Finally Victor and his exhausted collection of survivors managed to storm Requette Farm. They found four enemy machines guns in a pillbox and twenty-five men that they seized as prisoners. They fell on leftover rations of German black bread like animals. As the day wore on the Householders clung on until they were almost completely surrounded and forced to fall back. Their machine guns were smashed and they had run out of food, water and ammunition. As evening approached, the last thing Victor would have wanted to see was another order to attack, but along it came. He was being sent two platoons of the Rifle Brigade for support and he was to retake the farm. It was physically impossible. The Householders could do little more than expend the last of their energy trying to repel a German counter-attack and the idea was abandoned.
The attack on Passchendaele had failed. It had cost the British Army 13,000 men. Some 80 per cent of the Householders were casualties and of fifteen officers, only Victor and one other were still in one piece. In return they had gained a few hundred yards, and then lost it again. For five days Victor had been scratching a living with his dwindling company in the most despicable setting and they had gone some sixty hours without sleep. Across half the days of that week in his diary he simply scratched angrily one word: ‘HELL’.2
After the first battle of Passchendaele operations were scaled back dramatically, but the Ypres offensive was tragically pressed on across a much shorter front in horrific conditions. Some 12,000 men perished in a second assault on Passchendaele itself and four days later British and Canadian troops were thrown forward again. The village finally fell on 6 November but it was hardly significant against what it had cost in human life. All the strategic objectives that had made it so important now seemed to have been forgotten.
The Third Battle for Ypres finally ceased in mid November. The battle would become symbolic of the horrors of industrialised warfare and the carnage of the Great War. No fewer than sixty-five Old Etonians had died on the Western Front since July and a third of them had still been pupils at Eton in the summer war was declared. Only two of those that fell would be commemorated on the Menin Gate. The loss of life had now become so staggering that William Butcher, a Colleger who left Eton in 1910 and died with the London Regiment on 16 August 1917, would be one of the very last of the tens of thousands of names marked down for it. The men who fell in Flanders after this date and were lost on the battlefields overflow on to the memorial at Tyne Cot. No less than 34,952 of them are commemorated on the panels that border the cemetery, overlooked by a cross of sacrifice mounted on top of a pillbox. Nine of them are OEs who fell during the fighting on the Salient in the summer and autumn of 1917.

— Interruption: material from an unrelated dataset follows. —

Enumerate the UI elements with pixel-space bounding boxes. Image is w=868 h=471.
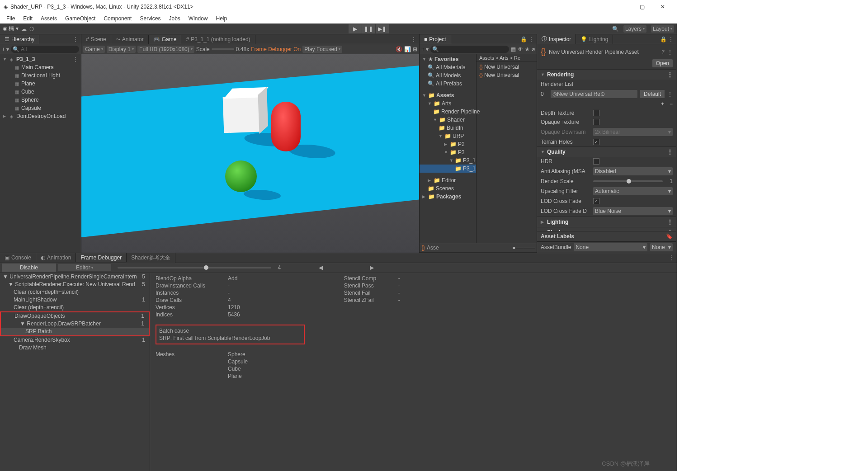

For all the suffering on the Western Front, the trials of those that had survived were far from over as far as 1917 was concerned. Part of the reason that Haig had persisted for so long on the Salient in the face of deteriorating weather was to mask a highly secretive attack being planned. Some 60 miles to the south, an Old Etonian General had an eye on breaking through the Hindenburg Line.
The Hon. Sir Julian Byng had arrived at Eton in 1874 and gone through Mr Mozley’s house with his two brothers. To avoid confusion in a world where everybody referred to each other by their surnames they were known as ‘Byngo’, ‘Bango’ and, in Julian’s case, ‘Bungo’. (To make things even more confusing he would one day take up the banjo.) He described himself once as the worst scug in the school and his reverence for his studies was indeed evident when he traded a Latin book for two ferrets and a pineapple. He came from a large family and as a seventh son had had to pay his way through the army by trading polo ponies. It had been worth it, for in April 1917 he proved his capabilities by commanding the Canadian Corps through their triumphant seizure of Vimy Ridge on the opening day of the Battle of Arras.
Byng’s reward was promotion to command of his own army that summer. His Third Army was resident in a sleepy part of the line to the north of the Somme. In fact it was so calm that the Germans had been sending their exhausted men there to recover and had dubbed it ‘the Sanatorium of the West’. What if, the orchestrators of this new plan thought, they could surprise the enemy and smash through the Hindenburg Line between the Canal de l’Escaut and the Canal du Nord?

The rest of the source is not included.